Selon une estimation pour TF1, LCI et Sud Radio publiée peu après 17 h, l'institut Ifop-Fiducial évalue la participation à 57 %.
Ipsos BVA-Cesi École d'ingénieurs, pour France Télévisions, Radio France et les chaînes parlementaires, l'évalue de son côté à 56 %, comme Opinionway pour CNews, Europe 1 et Le Journal du dimanche.
L'institut Toluna Harris Interactive pour M6-RTL la chiffre à 58,5 % et l'institut Elabe pour BFMTV, Le Figaro et RMC l'évalue à 57,6 %.
Ces chiffres représentent une hausse par rapport au plancher historique du premier tour des élections municipales de mars 2020 (42,30 %), qui s'étaient cependant tenues dans le contexte très particulier du Covid-19 et dont le second tour avait dû être reporté de trois mois.
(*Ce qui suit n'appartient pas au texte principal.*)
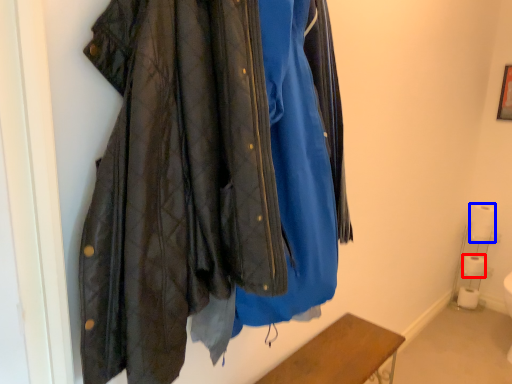 Question: Which object appears farthest to the camera in this image, toilet paper (highlighted by a red box) or toilet paper (highlighted by a blue box)?

Choices:
 (A) toilet paper
 (B) toilet paper

Answer: (A) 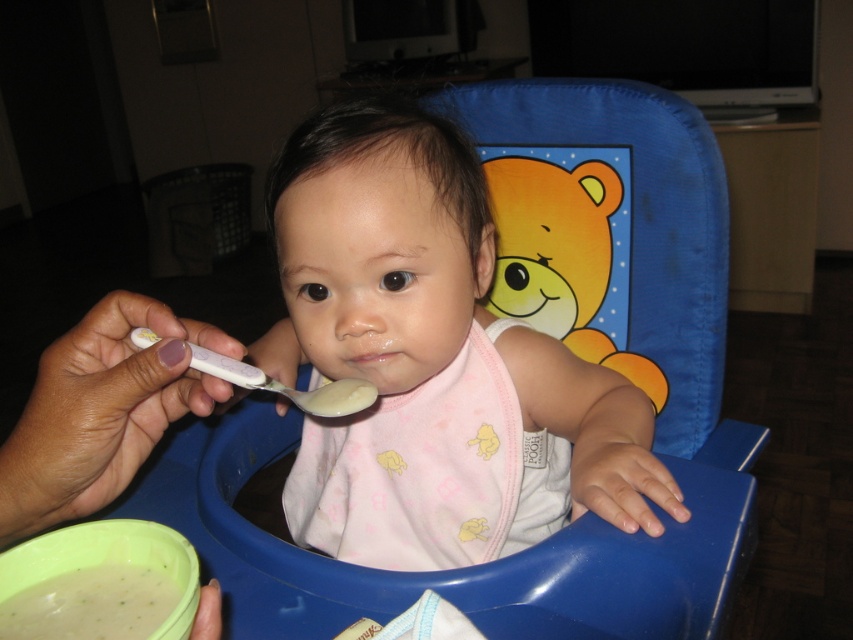 Between point (560, 512) and point (267, 385), which one is positioned in front?

Positioned in front is point (267, 385).

Between point (297, 282) and point (273, 380), which one is positioned in front?

Point (273, 380) is in front.

Identify the location of pink fabric bib at center. The height and width of the screenshot is (640, 853). (433, 360).

Does green creamy soup at lower left have a larger size compared to white plastic spoon at center?

Actually, green creamy soup at lower left might be smaller than white plastic spoon at center.

Is green creamy soup at lower left shorter than white plastic spoon at center?

Yes, green creamy soup at lower left is shorter than white plastic spoon at center.

Who is more distant from viewer, [122,582] or [231,365]?

Positioned behind is point [231,365].

I want to click on green creamy soup at lower left, so click(91, 604).

Is pink fabric bib at center wider than green creamy soup at lower left?

Yes.

Is pink fabric bib at center thinner than green creamy soup at lower left?

No, pink fabric bib at center is not thinner than green creamy soup at lower left.

Is point (546, 445) positioned before point (160, 605)?

No, it is not.

Where is `pink fabric bib at center`? pink fabric bib at center is located at coordinates pyautogui.click(x=433, y=360). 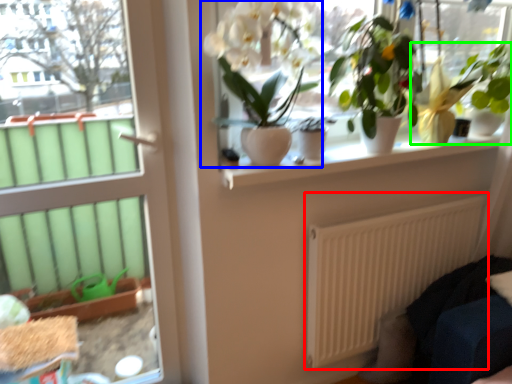 Question: Considering the real-world distances, which object is closest to radiator (highlighted by a red box)? houseplant (highlighted by a blue box) or houseplant (highlighted by a green box).

Choices:
 (A) houseplant
 (B) houseplant

Answer: (B) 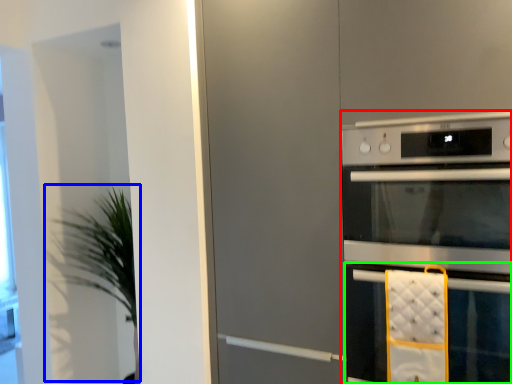 Question: Which is farther away from home appliance (highlighted by a red box)? plant (highlighted by a blue box) or oven (highlighted by a green box)?

Choices:
 (A) plant
 (B) oven

Answer: (A) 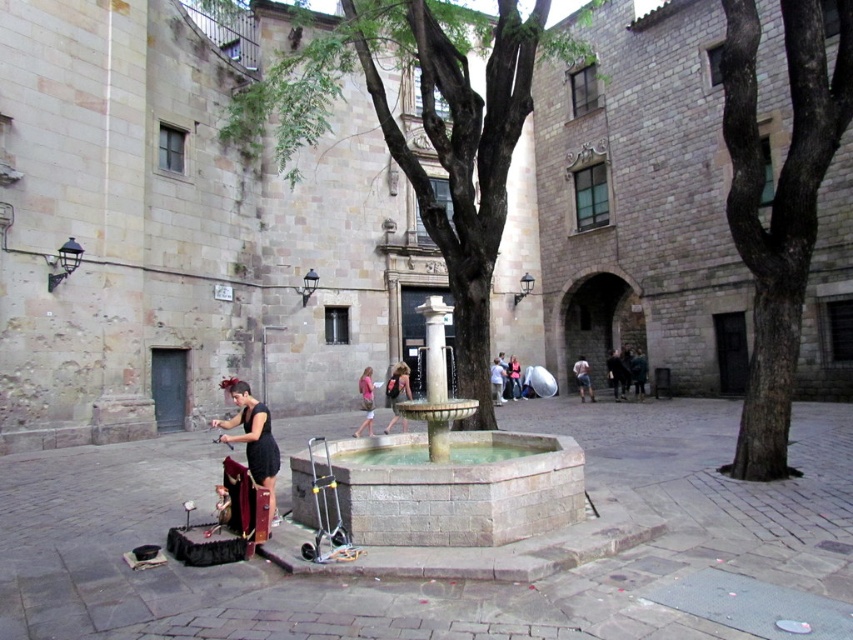 Is smooth gray bark at center shorter than stone fountain at center?

No.

What do you see at coordinates (778, 205) in the screenshot? This screenshot has height=640, width=853. I see `smooth gray bark at center` at bounding box center [778, 205].

Image resolution: width=853 pixels, height=640 pixels. What do you see at coordinates (778, 205) in the screenshot? I see `smooth gray bark at center` at bounding box center [778, 205].

The image size is (853, 640). Identify the location of smooth gray bark at center. (778, 205).

Does green leafy tree at center have a lesser height compared to matte black dress at center?

No, green leafy tree at center is not shorter than matte black dress at center.

The height and width of the screenshot is (640, 853). What do you see at coordinates (424, 131) in the screenshot? I see `green leafy tree at center` at bounding box center [424, 131].

Image resolution: width=853 pixels, height=640 pixels. What do you see at coordinates (424, 131) in the screenshot?
I see `green leafy tree at center` at bounding box center [424, 131].

Find the location of a particular element. This screenshot has height=640, width=853. green leafy tree at center is located at coordinates (424, 131).

Does black fabric street artist at center appear on the left side of pink fabric dress at center?

Yes, black fabric street artist at center is to the left of pink fabric dress at center.

Between black fabric street artist at center and pink fabric dress at center, which one appears on the left side from the viewer's perspective?

black fabric street artist at center

I want to click on black fabric street artist at center, so click(x=252, y=436).

Locate an element on the screen. The height and width of the screenshot is (640, 853). black fabric street artist at center is located at coordinates (252, 436). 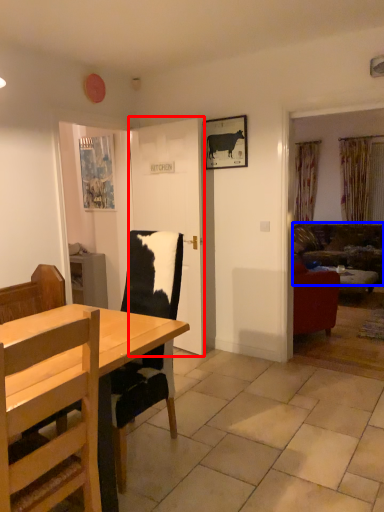 Question: Which object appears closest to the camera in this image, door (highlighted by a red box) or studio couch (highlighted by a blue box)?

Choices:
 (A) door
 (B) studio couch

Answer: (A) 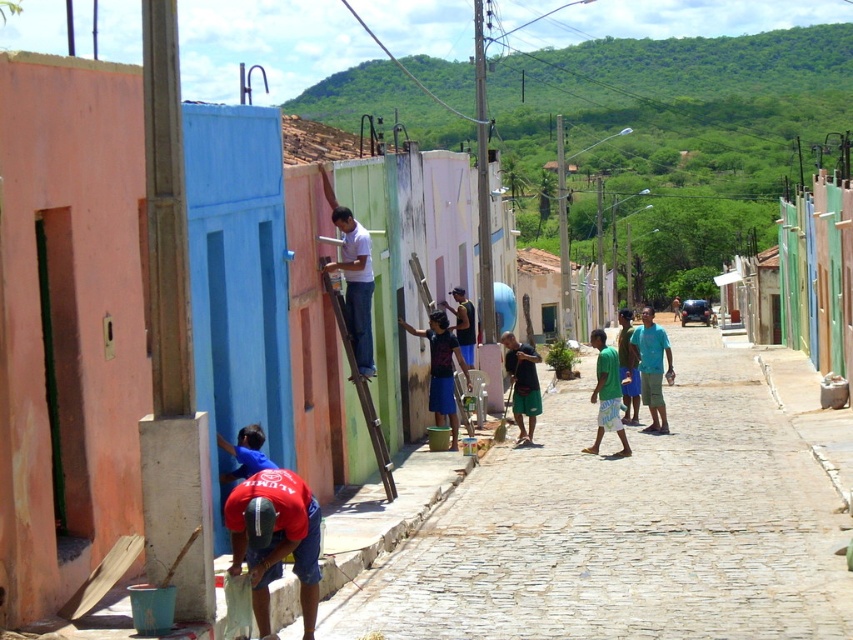 Question: Which point is closer to the camera?

Choices:
 (A) (318, 528)
 (B) (622, 314)
 (C) (358, 376)

Answer: (A)

Question: Which of the following is the farthest from the observer?

Choices:
 (A) (669, 365)
 (B) (521, 433)
 (C) (598, 355)
 (D) (381, 435)

Answer: (A)

Question: Does smooth cobblestone alley at center appear under light blue fabric shirt at center?

Choices:
 (A) yes
 (B) no

Answer: (A)

Question: Can you confirm if light blue fabric shirt at center is positioned above green fabric shirt at center?

Choices:
 (A) yes
 (B) no

Answer: (A)

Question: Is matte blue shirt at center positioned before wooden at center?

Choices:
 (A) no
 (B) yes

Answer: (A)

Question: Which of the following is the farthest from the observer?

Choices:
 (A) (604, 401)
 (B) (332, 192)

Answer: (A) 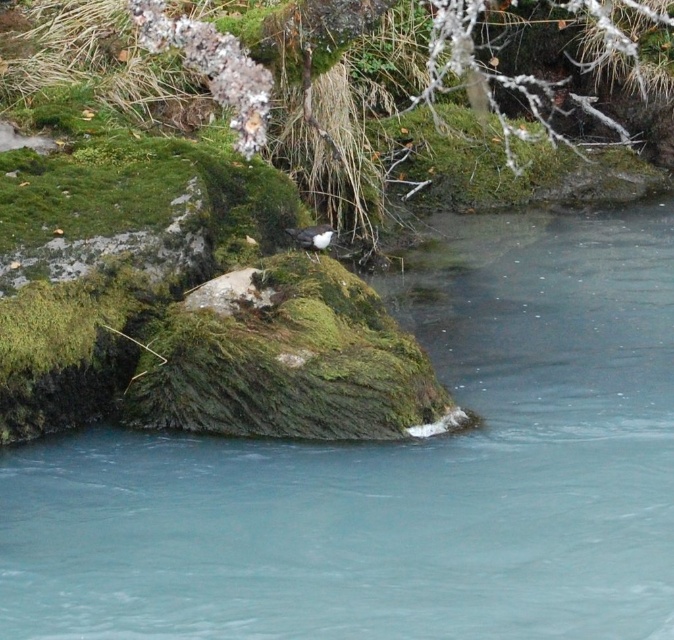 Question: Can you confirm if clear blue water at center is positioned below green mossy rock at center?

Choices:
 (A) yes
 (B) no

Answer: (A)

Question: Which point is farther to the camera?

Choices:
 (A) green mossy rock at center
 (B) clear blue water at center

Answer: (A)

Question: Does clear blue water at center have a lesser width compared to green mossy rock at center?

Choices:
 (A) yes
 (B) no

Answer: (B)

Question: Is clear blue water at center wider than green mossy rock at center?

Choices:
 (A) yes
 (B) no

Answer: (A) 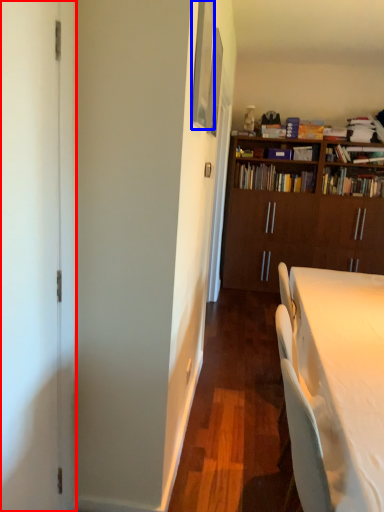 Question: Which object appears farthest to the camera in this image, screen door (highlighted by a red box) or picture frame (highlighted by a blue box)?

Choices:
 (A) screen door
 (B) picture frame

Answer: (B) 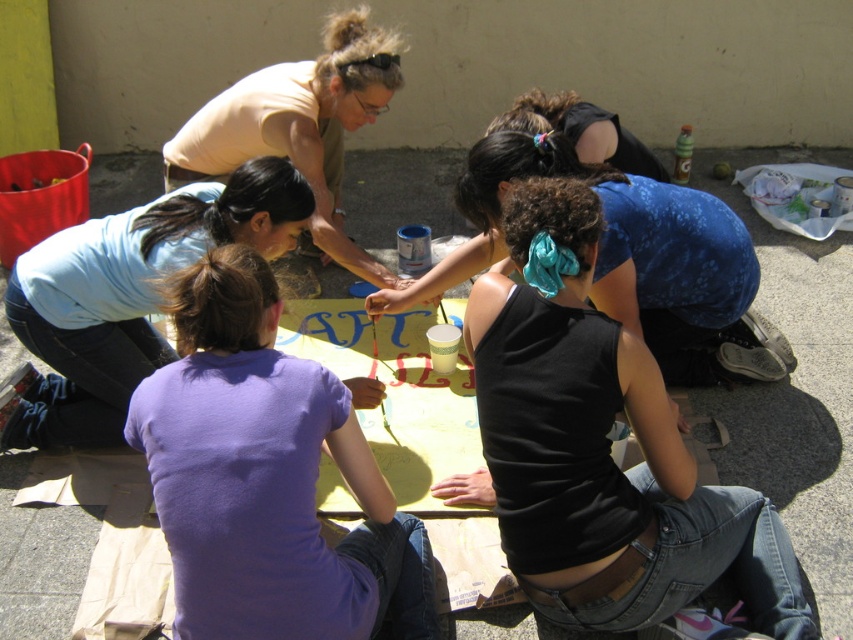 Does blue floral tank top at center lie behind light yellow t-shirt at upper left?

No, blue floral tank top at center is in front of light yellow t-shirt at upper left.

In the scene shown: Who is lower down, blue floral tank top at center or light yellow t-shirt at upper left?

blue floral tank top at center is lower down.

Where is `blue floral tank top at center`? This screenshot has width=853, height=640. blue floral tank top at center is located at coordinates (628, 260).

Find the location of a particular element. blue floral tank top at center is located at coordinates (628, 260).

Does purple cotton shirt at center have a larger size compared to light yellow t-shirt at upper left?

No.

Who is positioned more to the right, purple cotton shirt at center or light yellow t-shirt at upper left?

Positioned to the right is purple cotton shirt at center.

This screenshot has height=640, width=853. Find the location of `purple cotton shirt at center`. purple cotton shirt at center is located at coordinates (267, 477).

Where is `purple cotton shirt at center`? The width and height of the screenshot is (853, 640). purple cotton shirt at center is located at coordinates tap(267, 477).

Is black tank top at center above light yellow t-shirt at upper left?

No, black tank top at center is not above light yellow t-shirt at upper left.

Describe the element at coordinates (602, 449) in the screenshot. This screenshot has height=640, width=853. I see `black tank top at center` at that location.

The image size is (853, 640). Identify the location of black tank top at center. (602, 449).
Mais ils traduisent surtout une baisse sensible par rapport aux élections de 2014, qui avaient vu la participation au premier tour s'établir à 63,55 %.
"C'est le deuxième plus mauvais chiffre de participation à une élection municipale", a expliqué sur LCI le directeur général de l'Ifop, Frédéric Dabi. "Cette élection n'a pas trouvé sa place. La campagne a commencé très tardivement à l'échelle nationale, parce qu'il y a eu ce vote du budget si tardif", avant d'être "percutée par l'international", notamment l'intervention israélo-américaine en Iran déclenchée le 28 février, a-t-il développé.
Manque d'alternatives
Si les Français restent attachés aux maires, plus appréciés que les élus nationaux, la mobilisation semble ainsi avoir été pénalisée par une fin de campagne éclipsée par la guerre au Moyen-Orient.
À Strasbourg, la socialiste Catherine Trautmann, qui entend reconquérir la mairie, a senti cette "forme d'inquiétude" liée à la situation internationale.
En outre, les macronistes étant très peu implantés, il est difficile d'utiliser ce scrutin pour sanctionner l'exécutif, à la différence de 2008 sous Nicolas Sarkozy ou de 2014 sous François Hollande.
Enfin, le manque d'alternatives peut aussi affecter la participation : avec une majorité de listes uniques (68 % des communes), le choix est quasi inexistant pour les électeurs, qui n'ont par ailleurs, d'après les nouvelles règles en vigueur, plus le droit d'ajouter ou de rayer les noms de candidats (ce qu'on appelait le "panachage").
Les bureaux de vote fermeront à 18 h, 19 h ou, dans les plus grandes villes, 20 h, heure à laquelle pourront être publiés les premiers résultats.